Cupidalentín (libro 3 Final)

VII

En un quirófano clandestino, oculto de la vista del mundo y reservado únicamente para los más poderosos e influyentes de la sociedad, Ángela se encuentra sentada al borde de una camilla. En sus manos sostiene un espejo, contemplando su reflejo con una mezcla de asombro y satisfacción. La belleza siempre ha sido su mayor tesoro. En un mundo donde la inteligencia no basta para abrir puertas, donde la sociedad premia lo superficial, ella sabe que la apariencia lo es todo. La gente siempre ha dicho que la primera impresión es lo que cuenta, y pocas frases en la vida han sido tan ciertas. No importa cuánto talento o astucia posea alguien; si no luce atractiva, si no deslumbra con su presencia, su camino será infinitamente más difícil. Y Ángela no está dispuesta a vivir una vida difícil.

Baja el espejo lentamente y levanta la mirada hacia el viejo Edmundo, quien la observa con una sonrisa calculadora.

—Te ves hermosa —dice él, con un tono de admiración que parece más analítico que sincero.

Ángela sonríe agradecida, convencida de que su belleza ha sido restaurada por completo.
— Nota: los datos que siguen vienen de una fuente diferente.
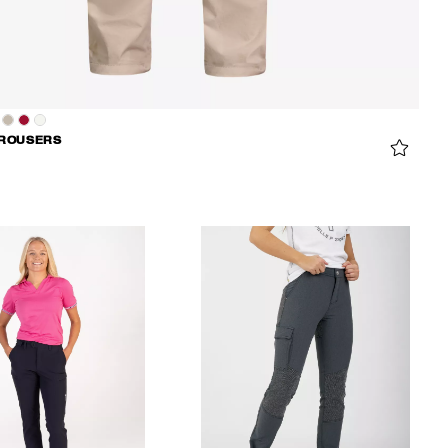
TROUSERS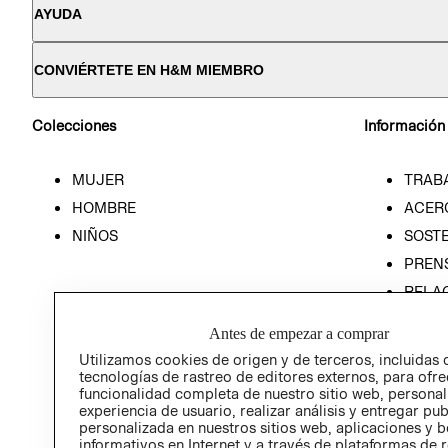
AYUDA
CONVIÉRTETE EN H&M MIEMBRO
Colecciones
Información
MUJER
TRAB
HOMBRE
ACER
NIÑOS
SOSTE
PREN
RELA
POLÍT
Antes de empezar a comprar
Utilizamos cookies de origen y de terceros, incluidas 
tecnologías de rastreo de editores externos, para ofre
funcionalidad completa de nuestro sitio web, personal
experiencia de usuario, realizar análisis y entregar pu
personalizada en nuestros sitios web, aplicaciones y b
informativos en Internet y a través de plataformas de 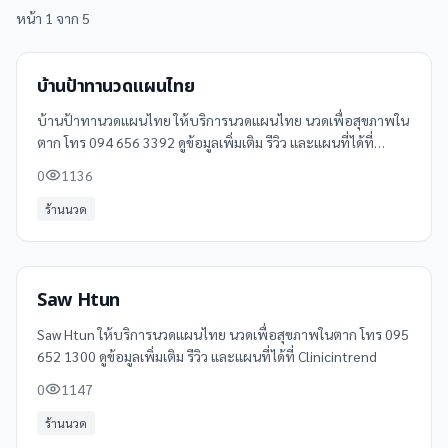
หน้า
1
จาก
5
บ้านป้าทานวดแผนไทย
บ้านป้าทานวดแผนไทย ให้บริการนวดแผนไทย นวดเพื่อสุขภาพใน
ตาก โทร 094 656 3392 ดูข้อมูลเพิ่มเติม รีวิว และแผนที่ได้ที่
Clinicintrend
0
1136
ร้านนวด
Saw Htun
Saw Htun ให้บริการนวดแผนไทย นวดเพื่อสุขภาพในตาก โทร 095
652 1300 ดูข้อมูลเพิ่มเติม รีวิว และแผนที่ได้ที่ Clinicintrend
0
1147
ร้านนวด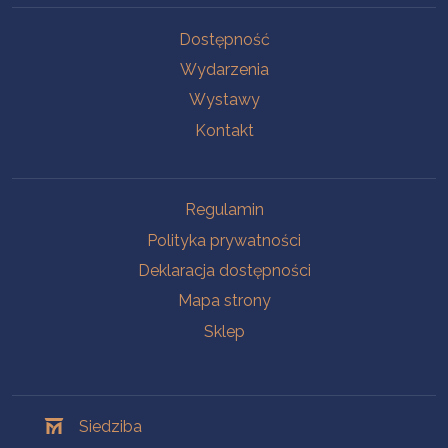
Na skróty
Dostępność
Wydarzenia
Wystawy
Kontakt
Na skróty
Regulamin
Polityka prywatności
Deklaracja dostępności
Mapa strony
Sklep
Oddziały
Siedziba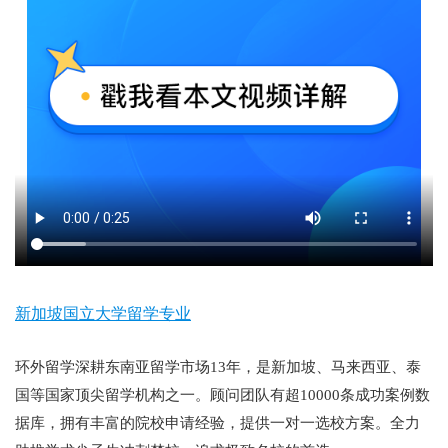
新加坡国立大学留学专业
环外留学深耕东南亚留学市场13年，是新加坡、马来西亚、泰
国等国家顶尖留学机构之一。顾问团队有超10000条成功案例数
据库，拥有丰富的院校申请经验，提供一对一选校方案。全力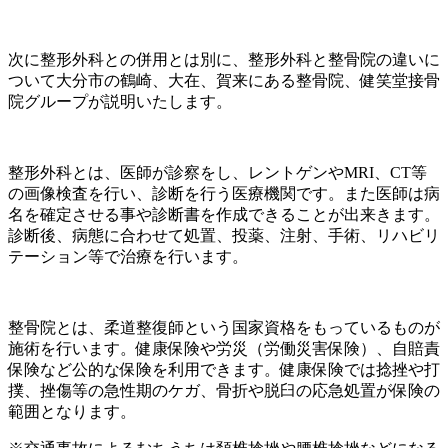
次に整形外科との併用とは別に、整形外科と整骨院の違いに
ついて大分市の鶴崎、大在、賀来にある整骨院、健笑堂接骨
院グループが説明いたします。
整形外科とは、医師が診察をし、レントゲンやMRI、CT等
の画像検査を行い、診断を行う医療機関です。また医師は病
名を確定させる事や診断書を作成できることが出来きます。
診断後、病態に合わせて処置、投薬、注射、手術、リハビリ
テーション等で治療を行います。
整骨院とは、柔道整復師という国家資格をもっているものが
施術を行います。健康保険や労災（労働災害保険）、自賠責
保険など公的な保険を利用できます。健康保険では捻挫や打
撲、挫傷等の急性期のケガ、骨折や脱臼の応急処置が保険の
範囲となります。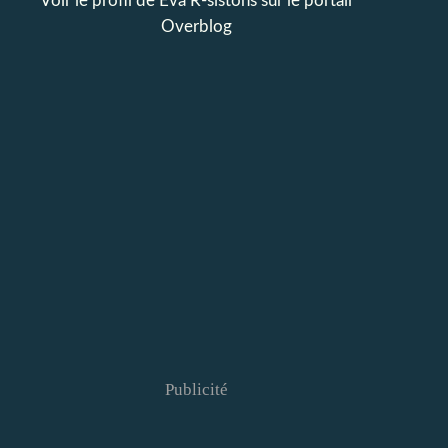
Voir le profil de
Eva R-sistons
sur le portail
Overblog
Publicité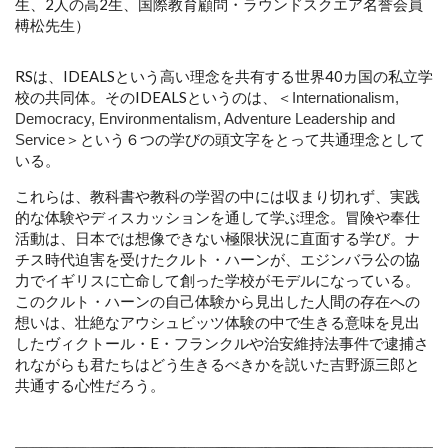
生、2人の高2生、国際教育顧問・ラウンドスクエア名誉会員
榑松先生）
RSは、IDEALSという高い理念を共有する世界40カ国の私立学
校の共同体。そのIDEALSというのは、＜
Internationalism,
Democracy, Environmentalism, Adventure Leadership and
＞という６つの学びの頭文字をとって共通理念として
Service
いる。
これらは、教科書や教科の学習の中には収まり切れず、実践
的な体験やディスカッションを通して学ぶ理念。冒険や奉仕
活動は、日本では想像できない極限状況に直面する学び。ナ
チス時代迫害を受けたクルト・ハーンが、エジンバラ公の協
力でイギリスに亡命して創った学校がモデルになっている。
このクルト・ハーンの自己体験から見出した人間の存在への
想いは、壮絶なアウシュビッツ体験の中で生きる意味を見出
したヴィクトール・E・フランクルや治安維持法事件で逮捕さ
れながらも君たちはどう生きるべきかを説いた吉野源三郎と
共通する心性だろう。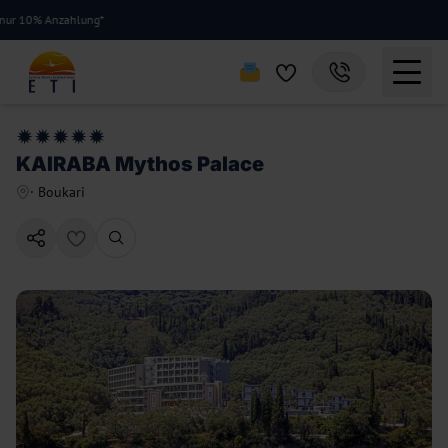
0% Anzahlung*
KAIRABA Mythos Palace
·
Boukari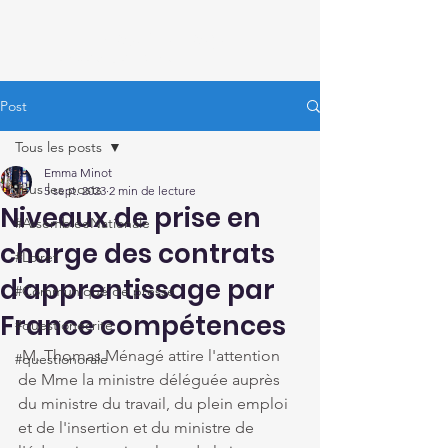
Thomas Ménagé
Député du Loiret
Post
Tous les posts
Emma Minot
Tous les posts
5 sept. 2023
2 min de lecture
Niveaux de prise en
#AssembléeNationale
charge des contrats
#Loiret
d'apprentissage par
#Communiqué de presse
France compétences
#questionécrite
M. Thomas Ménagé attire l'attention 
#questionorale
de Mme la ministre déléguée auprès 
du ministre du travail, du plein emploi 
et de l'insertion et du ministre de 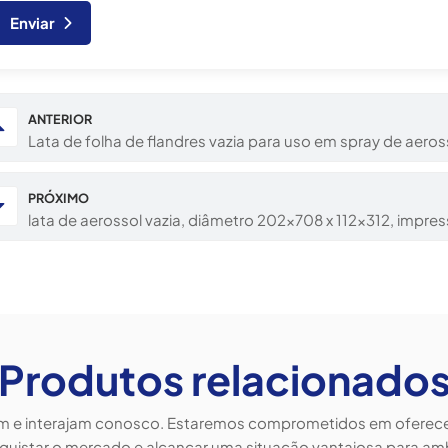
Enviar
ANTERIOR
Lata de folha de flandres vazia para uso em spray de aero
PRÓXIMO
lata de aerossol vazia, diâmetro 202x708 x 112x312, impres
Produtos relacionado
em e interajam conosco. Estaremos comprometidos em oferecer 
quistar o mercado e alcançar uma situação vantajosa para am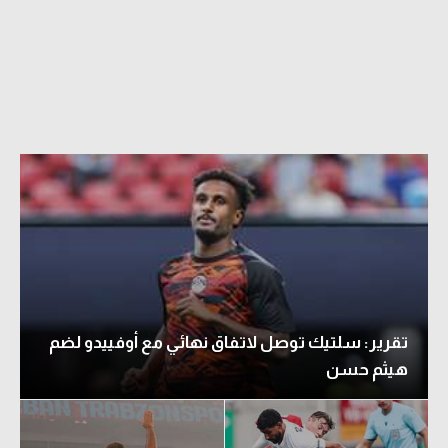
تقرير: سلتيك توصل لاتفاق نهائي مع أوفييدو لضم
هيثم حسن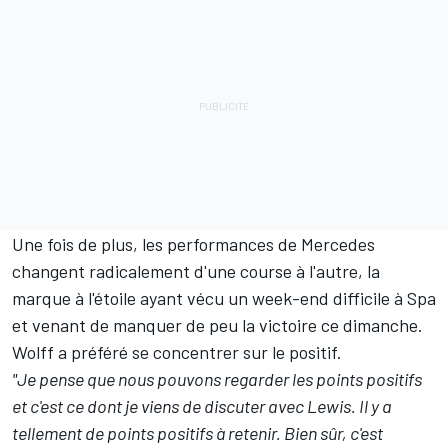
Une fois de plus, les performances de Mercedes
changent radicalement d'une course à l'autre, la
marque à l'étoile ayant vécu un week-end difficile à Spa
et venant de manquer de peu la victoire ce dimanche.
Wolff a préféré se concentrer sur le positif.
"Je pense que nous pouvons regarder les points positifs
et c'est ce dont je viens de discuter avec Lewis. Il y a
tellement de points positifs à retenir. Bien sûr, c'est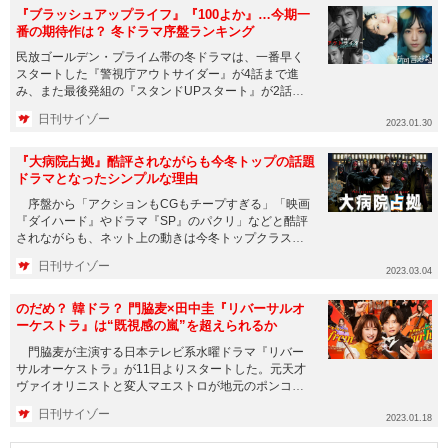
『ブラッシュアップライフ』『100よか』…今期一
番の期待作は？ 冬ドラマ序盤ランキング
民放ゴールデン・プライム帯の冬ドラマは、一番早く
スタートした『警視庁アウトサイダー』が4話まで進
み、また最後発組の『スタンドUPスタート』が2話ま
で進んだので、このタイミン...
日刊サイゾー
2023.01.30
『大病院占拠』酷評されながらも今冬トップの話題
ドラマとなったシンプルな理由
序盤から「アクションもCGもチープすぎる」「映画
『ダイハード』やドラマ『SP』のパクリ」などと酷評
されながらも、ネット上の動きは今冬トップクラスを
キープしている『大病...
日刊サイゾー
2023.03.04
のだめ？ 韓ドラ？ 門脇麦×田中圭『リバーサルオ
ーケストラ』は“既視感の嵐”を超えられるか
門脇麦が主演する日本テレビ系水曜ドラマ『リバー
サルオーケストラ』が11日よりスタートした。元天才
ヴァイオリニストと変人マエストロが地元のポンコツ
オーケストラを立て直す...
日刊サイゾー
2023.01.18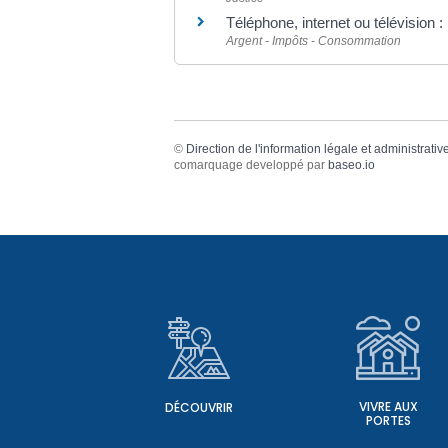
Téléphone, internet ou télévision : 
Argent - Impôts - Consommation
©
Direction de l'information légale et administrativ
comarquage developpé par
baseo.io
VIVRE AUX
DÉCOUVRIR
PORTES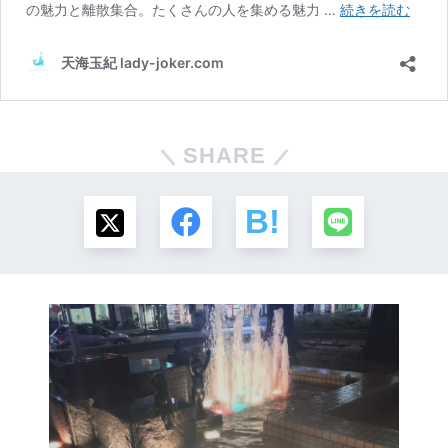
SHARE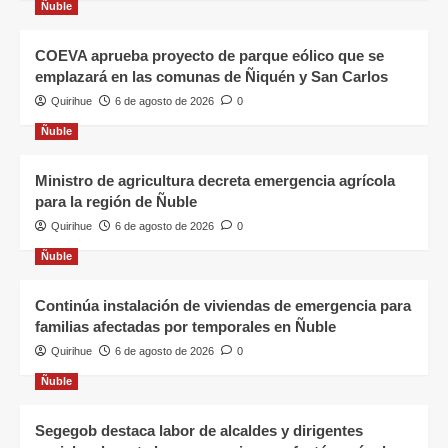
Ñuble
COEVA aprueba proyecto de parque eólico que se
emplazará en las comunas de Ñiquén y San Carlos
Quirihue
6 de agosto de 2026
0
Ñuble
Ministro de agricultura decreta emergencia agrícola
para la región de Ñuble
Quirihue
6 de agosto de 2026
0
Ñuble
Continúa instalación de viviendas de emergencia para
familias afectadas por temporales en Ñuble
Quirihue
6 de agosto de 2026
0
Ñuble
Segegob destaca labor de alcaldes y dirigentes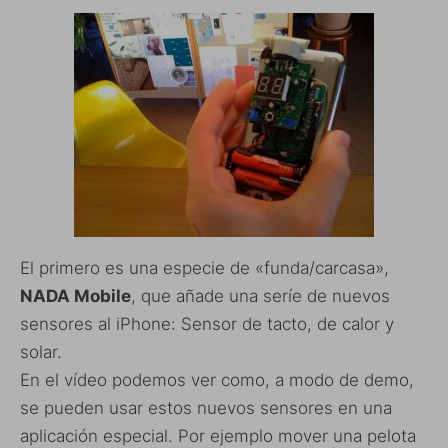
El primero es una especie de «funda/carcasa»,
NADA Mobile
, que añade una seríe de nuevos
sensores al iPhone: Sensor de tacto, de calor y
solar.
En el vídeo podemos ver como, a modo de demo,
se pueden usar estos nuevos sensores en una
aplicación especial. Por ejemplo mover una pelota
Pero algo en el ambiente le genera inquietud, una sensación de que hay algo más que aún no comprende.

—¿Falta hacer algo más? —pregunta, mirando al cirujano con curiosidad.

—Eso es todo —responde con voz serena—. Solo estamos esperando a Danilo.

—¿Para qué? —inquiere, con un deje de impaciencia—. Se supone que empiezo a trabajar mañana, ¿no?

Edmundo la observa con una expresión impenetrable y suelta la bomba con total naturalidad:

—Ya no vas a vivir conmigo, Ángela. Tienes que irte con Danilo.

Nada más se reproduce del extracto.